Come bene scrisse anche il nostro storico, Ugo De Grandis (in "Elemento pericoloso. Inquisizione e deportazione politica nella Schio di Salò (1943-1945)" - ed. Centrostampaschio, Schio - 2014), dopo che tre membri della famiglia Landaman, vennero esclusi in quanto di "sangue misto", i restanti 42 vennero trasferiti a Milano e aggregati il 30 gennaio 1944 al 6° trasporto per Auschwitz, in partenza dal purtroppo solito 'binario 21’. E nessuno di quei 42 vi fece più ritorno. Vennero tutti gasati già il 6 febbraio al loro arrivo nel lager dei lager.
Tra questi Marina (Marina Eskenasi) di soli 2 anni e mezzo. E al solo pensarlo si sta male.
Da buon fascista Silvio Toniolo venne poi promosso tenente colonnello e trasferito sempre nel mia terra vicentina a Camisano. Sarà per qualche tempo il Reggente del Fascio repubblichino e sempre per meriti sul campo promosso a capo della Compagnia Protezione Impianti in servizio alla Questura di Vicenza.

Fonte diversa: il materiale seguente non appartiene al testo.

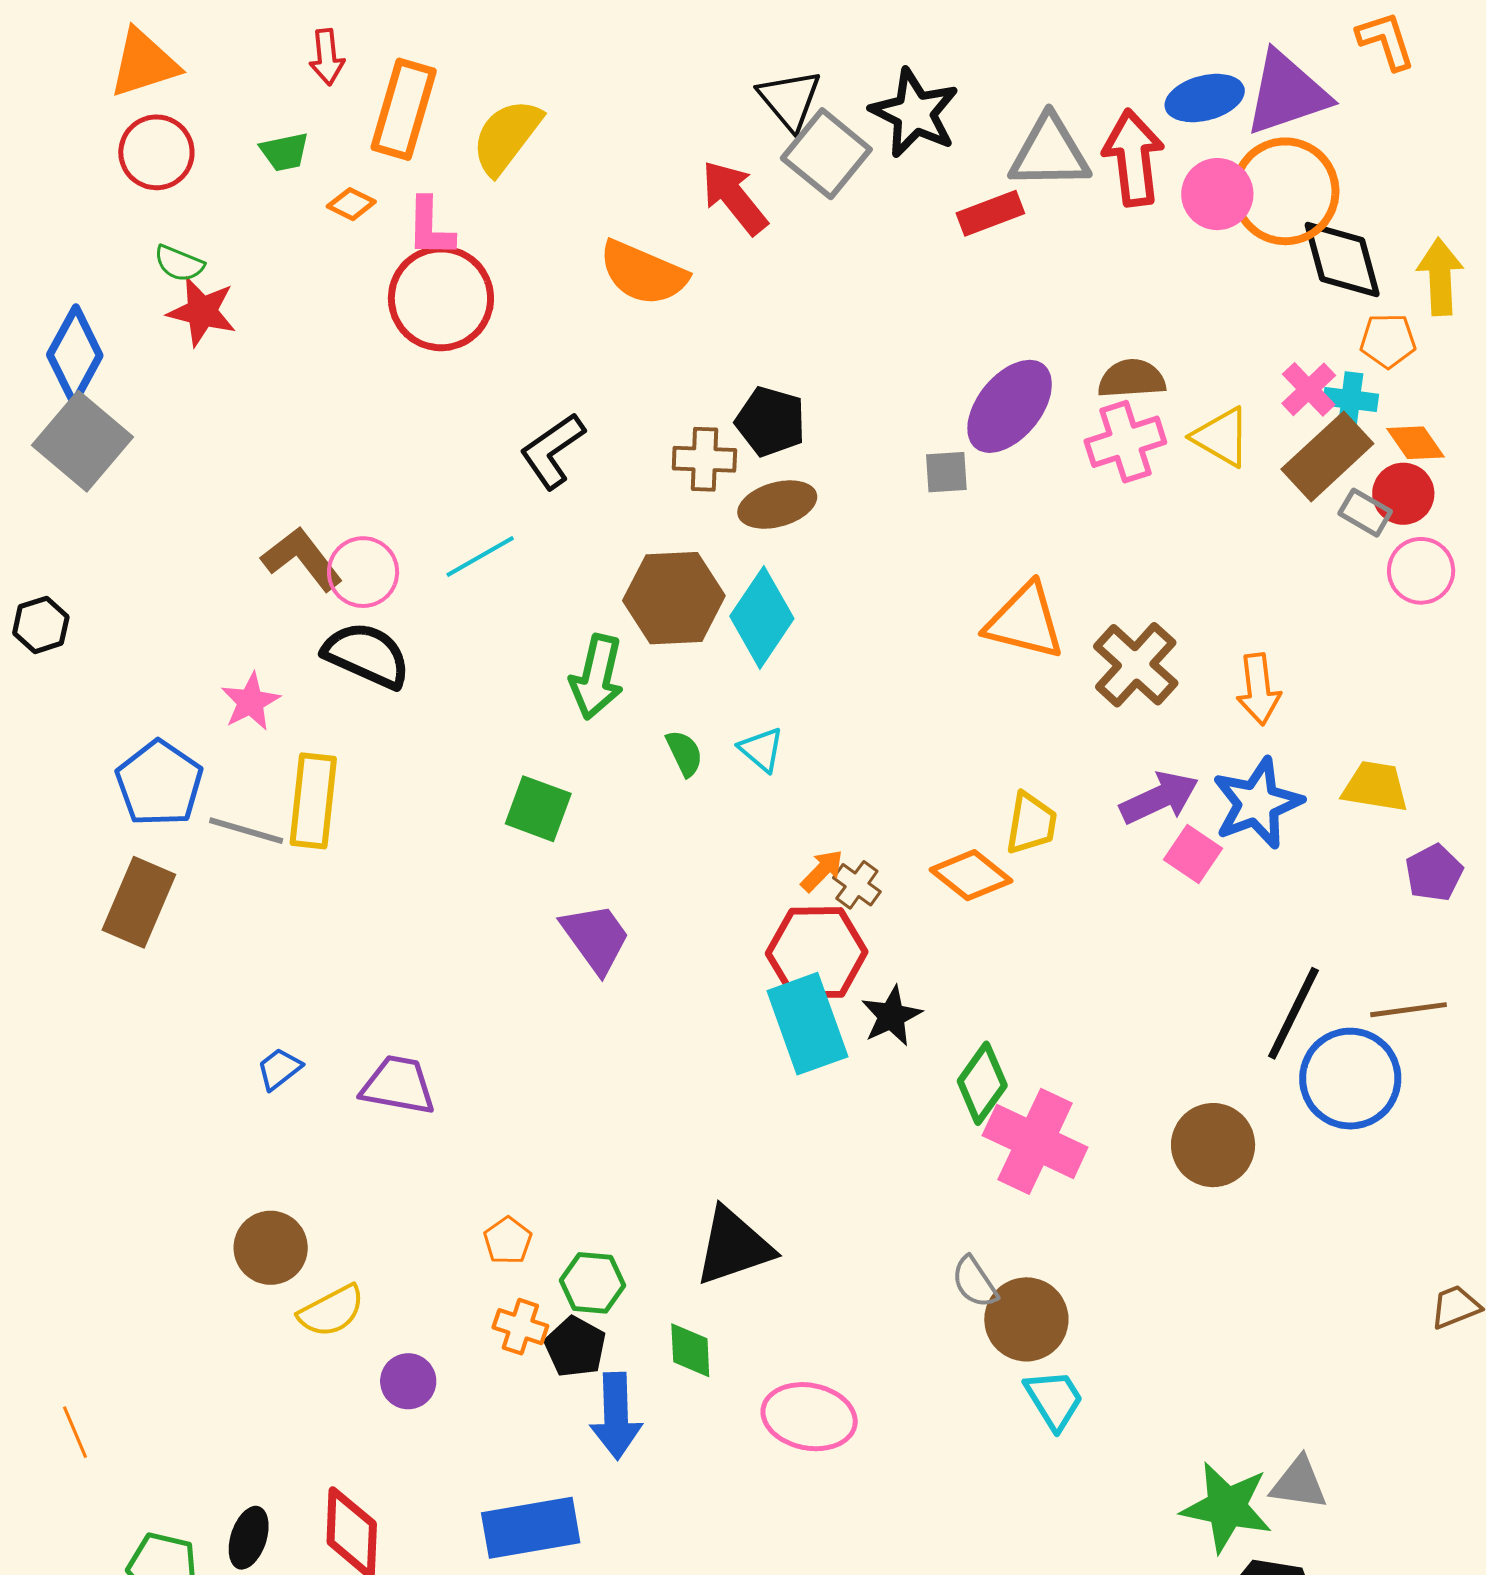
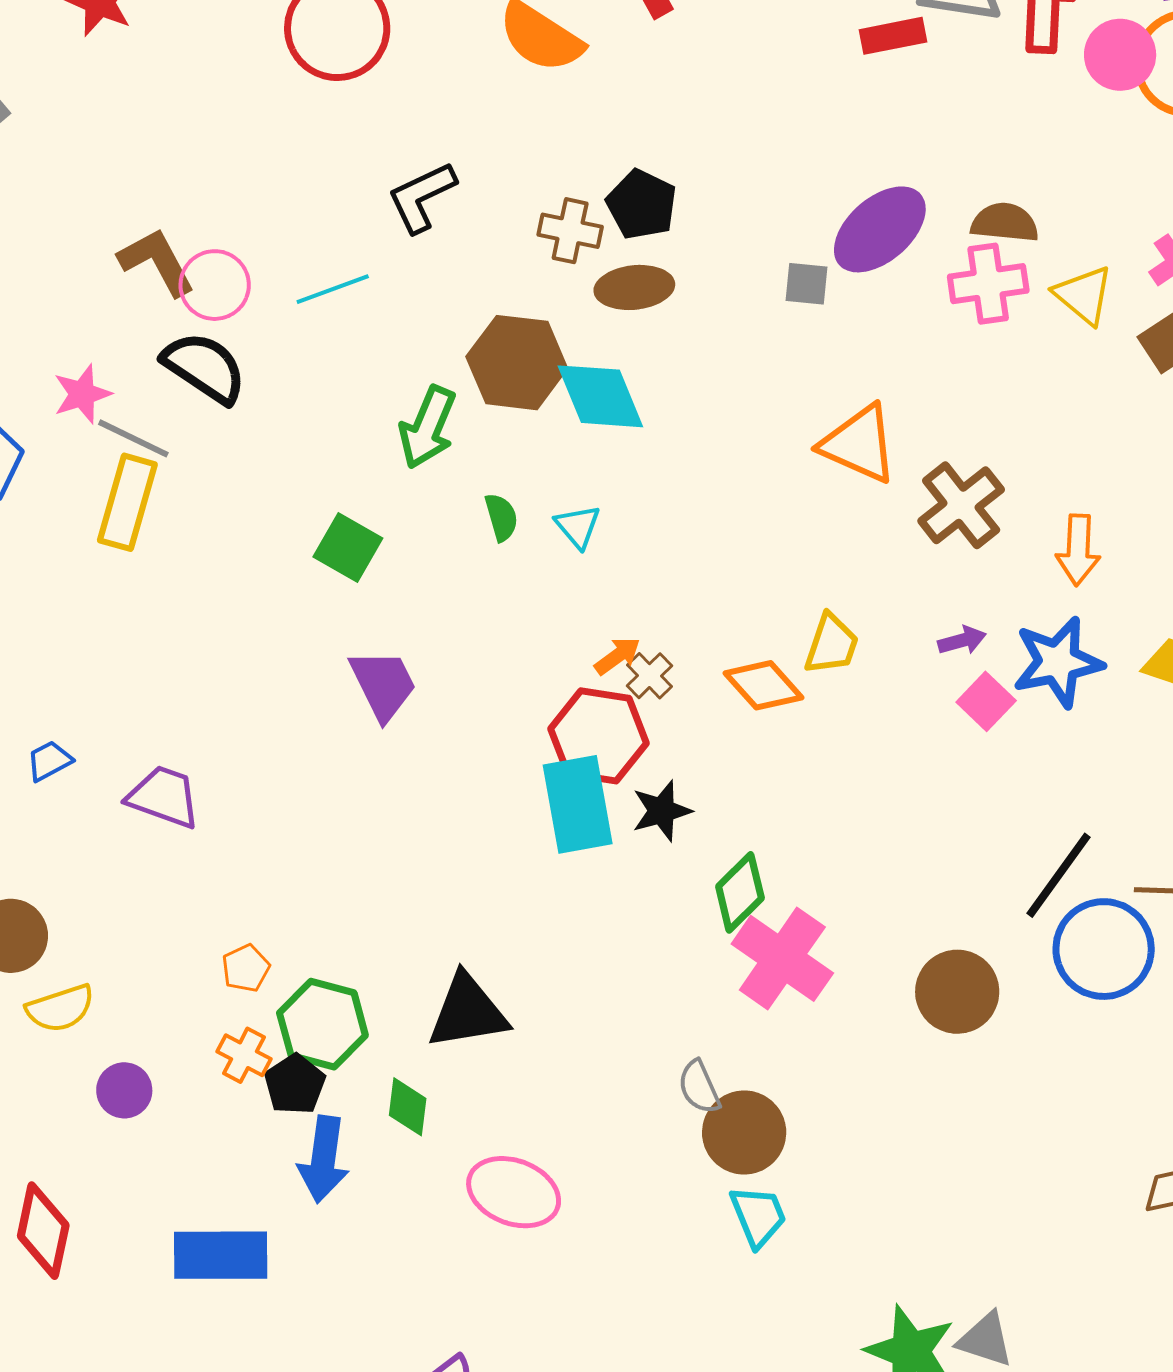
cyan diamond: (762, 617) -> (600, 396), turned -66
purple arrow: (1159, 798) -> (962, 640), size x0.6
gray line: (246, 831) -> (133, 438), moved
green hexagon: (593, 1283) -> (322, 1024), size x1.4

Dio volle che a guerra finita fosse denunciato da alcuni familiari di partigiani rastrellati e morti a Mauthausen e per esser stato in prima linea coi fascisti di Schio che, per almeno 20 mesi, terrorizzarono tutto l'Alto Vicentino macchiandosi "della più turpe attività con perquisizioni, arresti, sevizie, rastrellamenti, saccheggi, distruzioni; questi stessi che quando non poterono agire direttamente si sono valsi dell’arma abbietta della delazione al Tedesco invasore, per mandare i nostri migliori in Germania, al lavoro o nei tristi campi della morte” (cfr. Ugo De Grandis).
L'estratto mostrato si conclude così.